The death of a six-week-old infant in Nanaimo has sparked a police investigation and dredged up painful memories from a previous death that initiated a landmark case in B.C.
Police and emergency services were called to an apartment in the 200 block of Wakesiah Avenue shortly before 6 a.m. Sunday and found a baby boy unresponsive. Efforts to revive the child failed and he was pronounced dead at the scene.
Const. Gary O’Brien, Nanaimo RCMP spokesman, said Friday morning the investigation was still active and police were working to determine if anything criminal in nature happened that led to the boy’s death.
“Our investigation is continuing,” O’Brien said. “It’s still an investigation into the death of a child. There have been no decisions made within that investigation. We’re in the process of collecting information to determine what led to the death of the child.”

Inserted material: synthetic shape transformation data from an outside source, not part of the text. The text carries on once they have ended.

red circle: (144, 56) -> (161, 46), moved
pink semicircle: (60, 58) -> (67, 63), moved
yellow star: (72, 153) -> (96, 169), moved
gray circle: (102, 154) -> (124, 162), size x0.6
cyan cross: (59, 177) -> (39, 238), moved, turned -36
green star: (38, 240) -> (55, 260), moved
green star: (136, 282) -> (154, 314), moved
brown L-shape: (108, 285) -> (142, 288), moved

In an e-mail, Minister for Children and Family Development Mary McNeil said she was briefed on the case from the Director of Child Welfare, who is launching a review of the baby’s death.
That review will be conducted by someone external to the ministry and the findings made public.

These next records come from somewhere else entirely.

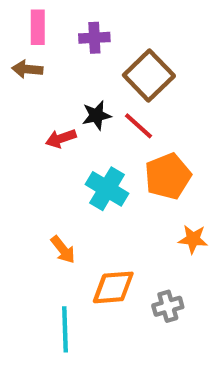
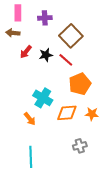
red arrow: (61, 138) -> (26, 52), moved, turned -32
cyan cross: (107, 189) -> (43, 98), moved
orange diamond: (113, 287) -> (67, 113), moved

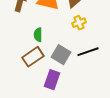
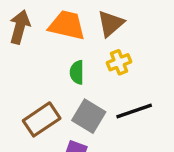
green semicircle: (38, 35) -> (77, 72), moved

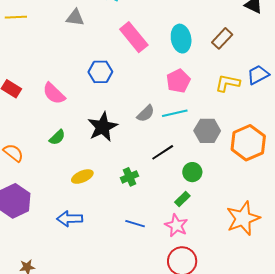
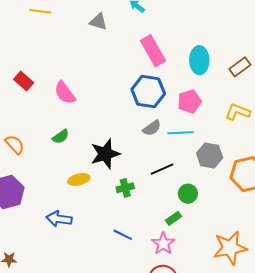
blue hexagon: (100, 72) -> (148, 92), moved, size x1.4
black star: (103, 127) -> (105, 154), moved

In the meantime, the ministry will co-operate fully in the coroner and police investigations, she said.
The death of a child in the government care or in contact with the provincial system is automatically forwarded to the Representative for Children and Youth’s office for review.
John Greschner, chief investigator, confirmed that the office was notified of the death and is in the process of gathering information on the case to decide whether to launch a full investigation.

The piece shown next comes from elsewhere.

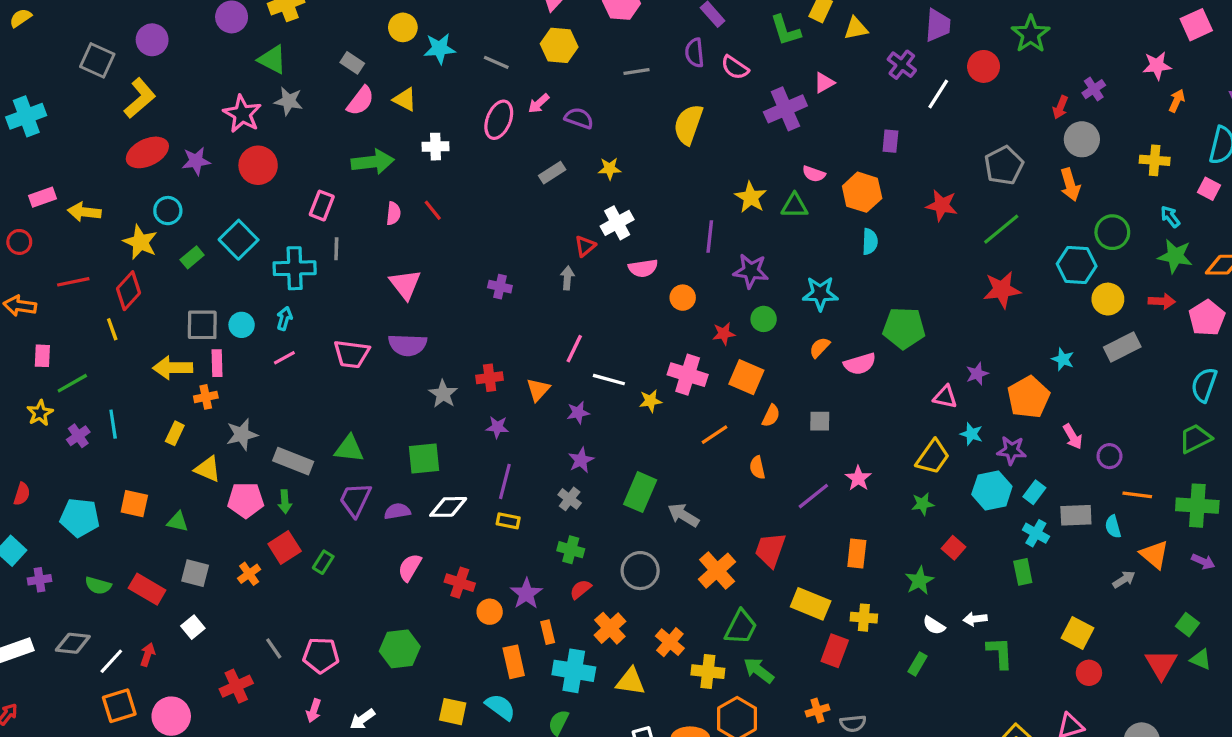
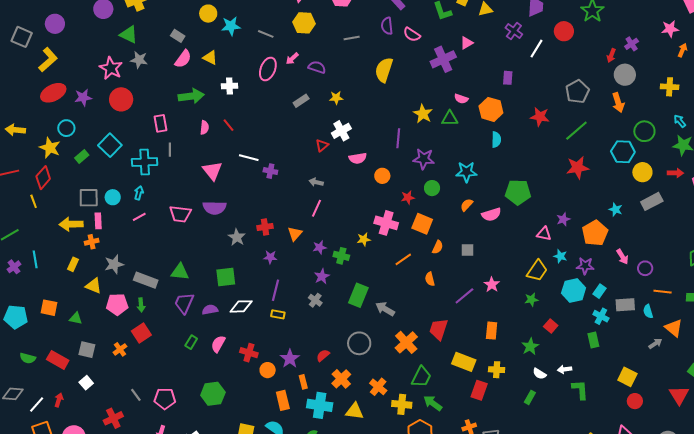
pink rectangle: (322, 206) -> (161, 123), turned -30
gray arrow: (567, 278) -> (316, 182), moved, turned -80
white line: (609, 380) -> (249, 158), moved
green cross: (571, 550) -> (341, 256), moved
green rectangle: (323, 562) -> (191, 342), moved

That investigation will not start until at least a year after the child’s death and only after any criminal investigation, or those by the coroner or government, has wrapped up.
A review by the child and youth advocate can also help identify or answer any lingering questions about the circumstances of a child’s death.
The child’s grandfather Archie Frank identified the child to A TV in an interview Wednesday as Joshua and his mother as Juliana Frank.
Archie Frank said Wednesday the family has been through this before. Juliana Frank was also the mother of Sherry Charlie who died while in foster care of her aunt in Port Alberni in September 2002.
That case prompted the creation of the Representative for Children and Youth’s office.
Ryan George, who was the common-law partner of Sherry’s aunt, is serving a 10-year prison sentence for the beating death of the girl, who was just 19 months old when she died.
The family refused further comment when contacted Thursday.